Resource: Phrase Detectives Corpus

Reference Phrase Detectives Corpus
Date of Submission May 17, 2017, 4:29 p.m.
Status accepted
ISLRN 052-688-100-874-5
Resource Type Primary Text
Media Type Text
Source
Language English
Format/MIME Type application/xml, text/html, text/plain
Size 28024 KB
Access Medium Web Download
Description

*Introduction*

Phrase Detectives Corpus was developed by the School of Computer Science and Electronic Engineering at the University of Essex and consists of approximately 19,012 words across 40 documents anaphorically-annotated by the Phrase Detectives game, an online interactive "game-with-a-purpose" (GWAP) designed to collect data about English anaphoric coreference.
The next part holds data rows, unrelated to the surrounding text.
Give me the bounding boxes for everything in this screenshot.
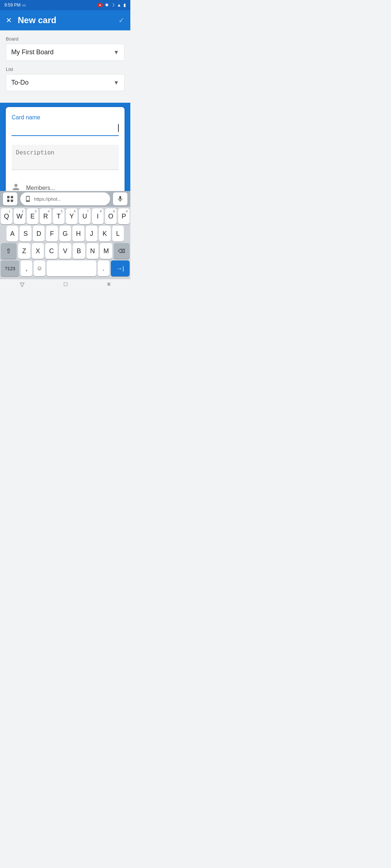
key-l[interactable]: L	[112, 226, 124, 242]
bluetooth-icon: ✱	[105, 3, 109, 8]
key-v[interactable]: V	[59, 243, 71, 259]
key-f[interactable]: F	[46, 226, 58, 242]
key-s[interactable]: S	[20, 226, 31, 242]
back-nav-icon[interactable]: ▽	[20, 281, 24, 288]
wifi-icon: ▲	[117, 3, 121, 8]
app-bar: ✕ New card ✓	[0, 10, 130, 30]
key-e[interactable]: 3E	[27, 208, 38, 224]
keyboard-url-bar[interactable]: https://phot...	[20, 192, 110, 205]
key-w[interactable]: 2W	[14, 208, 25, 224]
board-field-group: Board My First Board ▼	[6, 36, 125, 61]
keyboard-grid-button[interactable]	[3, 192, 17, 205]
app-bar-title: New card	[18, 15, 118, 25]
status-bar: 9:59 PM ▭ ● ✱ ☽ ▲ ▮	[0, 0, 130, 10]
form-area: Board My First Board ▼ List To-Do ▼	[0, 30, 130, 103]
time-display: 9:59 PM	[4, 3, 21, 8]
key-r[interactable]: 4R	[40, 208, 51, 224]
svg-rect-1	[11, 196, 13, 198]
status-time: 9:59 PM ▭	[4, 3, 26, 8]
description-input[interactable]	[12, 145, 119, 170]
text-cursor	[118, 124, 119, 132]
confirm-button[interactable]: ✓	[118, 16, 125, 25]
key-j[interactable]: J	[86, 226, 97, 242]
shift-key[interactable]: ⇧	[1, 243, 17, 259]
list-chevron-icon: ▼	[113, 80, 119, 86]
card-name-label: Card name	[12, 114, 119, 121]
members-label: Members...	[26, 185, 55, 191]
key-u[interactable]: 7U	[79, 208, 91, 224]
key-p[interactable]: 0P	[118, 208, 130, 224]
key-m[interactable]: M	[100, 243, 112, 259]
space-key[interactable]	[47, 260, 96, 276]
symbols-key[interactable]: ?123	[1, 260, 19, 276]
backspace-key[interactable]: ⌫	[114, 243, 130, 259]
key-k[interactable]: K	[99, 226, 110, 242]
key-x[interactable]: X	[32, 243, 44, 259]
key-h[interactable]: H	[72, 226, 84, 242]
key-b[interactable]: B	[73, 243, 85, 259]
key-o[interactable]: 9O	[105, 208, 117, 224]
board-select[interactable]: My First Board ▼	[6, 44, 125, 61]
key-n[interactable]: N	[87, 243, 99, 259]
period-key[interactable]: .	[98, 260, 109, 276]
list-select[interactable]: To-Do ▼	[6, 74, 125, 91]
key-row-4: ?123 , ☺ . →|	[1, 260, 130, 276]
board-label: Board	[6, 36, 125, 42]
enter-key[interactable]: →|	[111, 260, 130, 276]
list-field-group: List To-Do ▼	[6, 67, 125, 91]
menu-nav-icon[interactable]: ≡	[107, 281, 110, 288]
keyboard-toolbar: https://phot...	[0, 191, 130, 207]
moon-icon: ☽	[111, 3, 115, 8]
board-select-value: My First Board	[11, 48, 54, 56]
key-d[interactable]: D	[33, 226, 45, 242]
key-row-3: ⇧ Z X C V B N M ⌫	[1, 243, 130, 259]
board-chevron-icon: ▼	[113, 49, 119, 56]
key-z[interactable]: Z	[18, 243, 30, 259]
key-y[interactable]: 6Y	[66, 208, 77, 224]
emoji-key[interactable]: ☺	[34, 260, 45, 276]
key-c[interactable]: C	[45, 243, 58, 259]
comma-key[interactable]: ,	[21, 260, 32, 276]
keyboard: https://phot... 1Q 2W 3E 4R 5T 6Y 7U 8I …	[0, 191, 130, 289]
list-label: List	[6, 67, 125, 72]
description-field	[12, 145, 119, 171]
svg-rect-0	[7, 196, 9, 198]
nav-bar: ▽ □ ≡	[0, 279, 130, 289]
key-g[interactable]: G	[59, 226, 71, 242]
keyboard-url-text: https://phot...	[34, 196, 61, 202]
key-rows: 1Q 2W 3E 4R 5T 6Y 7U 8I 9O 0P A S D F G …	[0, 207, 130, 279]
list-select-value: To-Do	[11, 79, 29, 86]
status-icons: ● ✱ ☽ ▲ ▮	[97, 3, 126, 8]
key-a[interactable]: A	[7, 226, 18, 242]
recording-badge: ●	[97, 3, 103, 7]
key-row-1: 1Q 2W 3E 4R 5T 6Y 7U 8I 9O 0P	[1, 208, 130, 224]
card-name-input[interactable]	[12, 122, 117, 134]
card-name-field: Card name	[12, 114, 119, 136]
home-nav-icon[interactable]: □	[64, 281, 67, 288]
key-i[interactable]: 8I	[92, 208, 104, 224]
svg-rect-3	[11, 200, 13, 202]
close-button[interactable]: ✕	[6, 16, 12, 25]
key-row-2: A S D F G H J K L	[1, 226, 130, 242]
keyboard-mic-button[interactable]	[113, 192, 127, 205]
key-t[interactable]: 5T	[53, 208, 64, 224]
video-icon: ▭	[22, 3, 26, 8]
key-q[interactable]: 1Q	[1, 208, 12, 224]
battery-icon: ▮	[123, 3, 126, 8]
svg-rect-2	[7, 200, 9, 202]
GWAPs for creating language resources are growing. In general, they employ non-monetary incentives, such as entertainment, to motivate participation and can be successful for large-scale persistent annotation efforts.

*Data*

The documents in the corpus are taken from Wikipedia articles and from narrative text in Project Gutenberg. Wikipedia articles and annotation files are presented as XML and Project Gutenberg source files are presented as plain text. All text is encoded as UTF-8. Annotations are comprised of a gold standard version created by multiple experts, as well as a set created by a large non-expert crowd (via the Phase Detectives game).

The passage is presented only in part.